Ada yang nggak pede untuk aktif dalam dakwah karena ngerasa pribadinya aja belon bener. Ini masih mending ya, coba mengukur kapasitas diri sebelum unjuk gigi. Ada yang lebih parah komentarnya untuk urusan dakwah. “Diri loe aja belon tentu bener, udah belagunya benerin orang lain. Ngaca dong!” Waduh!
Kesempurnaan pribadi sering dijadikan
ukuran untuk menilai apakah seseorang itu layak aktif dalam dakwah atau
nggak. Seolah mereka yang penampilannya gaul dan cenderung ‘amburadul’
belon pantas ngasih tausyiah. Atau yang usianya masih muda dianggap anak
bawang yang belon banyak pengalaman sehingga nggak pantas mengingatkan
yang lebih tua. Apalagi seorang ulama.
Terkait kesempurnaan pribadi ini, kita layak merenungi pesan dari Imam Hasan al-Bashri. Simak yo!

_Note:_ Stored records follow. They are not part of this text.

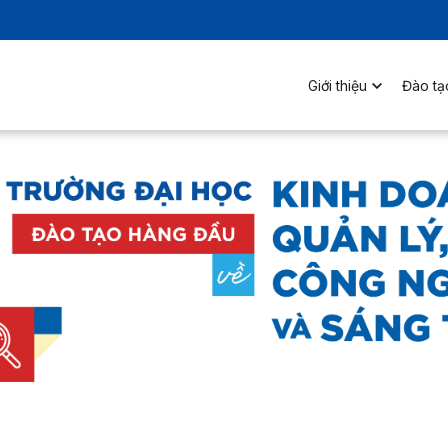
Giới thiệu
Đào tạ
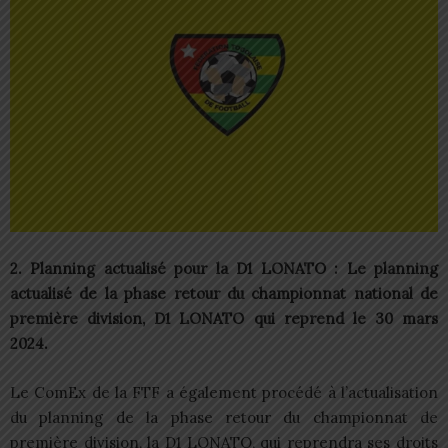
2. Planning actualisé pour la D1 LONATO : Le planning
actualisé de la phase retour du championnat national de
première division, D1 LONATO qui reprend le 30 mars
2024.
Le ComEx de la FTF a également procédé à l’actualisation
du planning de la phase retour du championnat de
première division, la D1 LONATO, qui reprendra ses droits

Imam Hasan al-Bashri rahimahullah,
beliau berkata, “Wahai manusia, sesungguhnya aku tengah menasehati
kalian, bukan berarti aku orang terbaik di antara kalian, bukan pula
orang yang paling shalih di antara kalian. Sungguh, akupun telah banyak
melampaui batas terhadap diriku. Aku tidak sanggup mengekangnya dengan
sempurna, tidak pula membawanya sesuai dengan kewajiban dalam menaati
Rabb-nya. Andaikata seorang muslim tidak memberi nasehat kepada
saudaranya kecuali setelah dirinya menjadi orang yang sempurna, niscaya
tidak akan ada para pemberi nasehat. Akan menjadi sedikit jumlah orang
yang mau memberi peringatan dan tidak akan ada orang-orang yang
berdakwah di jalan Allah Subhanahu wa ta’ala, tidak ada yang mengajak
untuk taat kepada-Nya, tidak pula melarang dari memaksiati-Nya.Namun
dengan berkumpulnya ulama dan kaum mukminin, sebagian memperingatkan
kepada sebagian yang lain, niscaya hati orang2 yang bertaqwa akan hidup
dan mendapat peringatan dari kelalaian serta aman dari lupa dan
kekhilafan.Maka terus-meneruslah berada pada majelis2 dzikir (majelis
ilmu), semoga Allah Subhanahu wa ta’ala mengampuni kalian. Bisa jadi
(ada) satu kata yg terdengar (di sana) dan kata itu merendahkan (diri
kita) namun sangat bermanfaat (bagi kita). Bertaqwalah kalian semua
kepada Allah Subhanahu wa ta’ala dengan sebenar-benar taqwa dan
janganlah kalian mati kecuali dalam keadaan muslim.” (Mawai’zh lil Imam
Al-Hasan Al-Bashri, hal. 185-187)
Rasul juga meminta sahabatnya untuk
bersegera menyampaikan risalah Islam ke yang lain tanpa menunggu mereka
sempurna.Kebayang nggak, apa jadinya kalo setiap orang menunggu sempurna
pribadinya baru berani mengingatkan orang lain. Bisa-bisa, nggak akan
ada pengemban dakwah. Karena sebagai manusia, tak luput dari kesalahan
dan lupa. Nobody is perfect. Kecuali mereka yang melabeli dirinya
‘NOBODY’. Hehehe… Unsubscribe aja deh jadi muslim kalo cuman mikirin
diri sendiri!
Sehingga untuk memperbaiki orang lain,
tak harus menunggu diri sendiri baik terlebih dahulu. Idealnya keduanya
dilakukan BERIRINGAN bukan BERURUTAN. Sambil kita ikut ngaji untuk
memperbaiki diri kita juga aktif berdakwah demi meraih ridho illahi.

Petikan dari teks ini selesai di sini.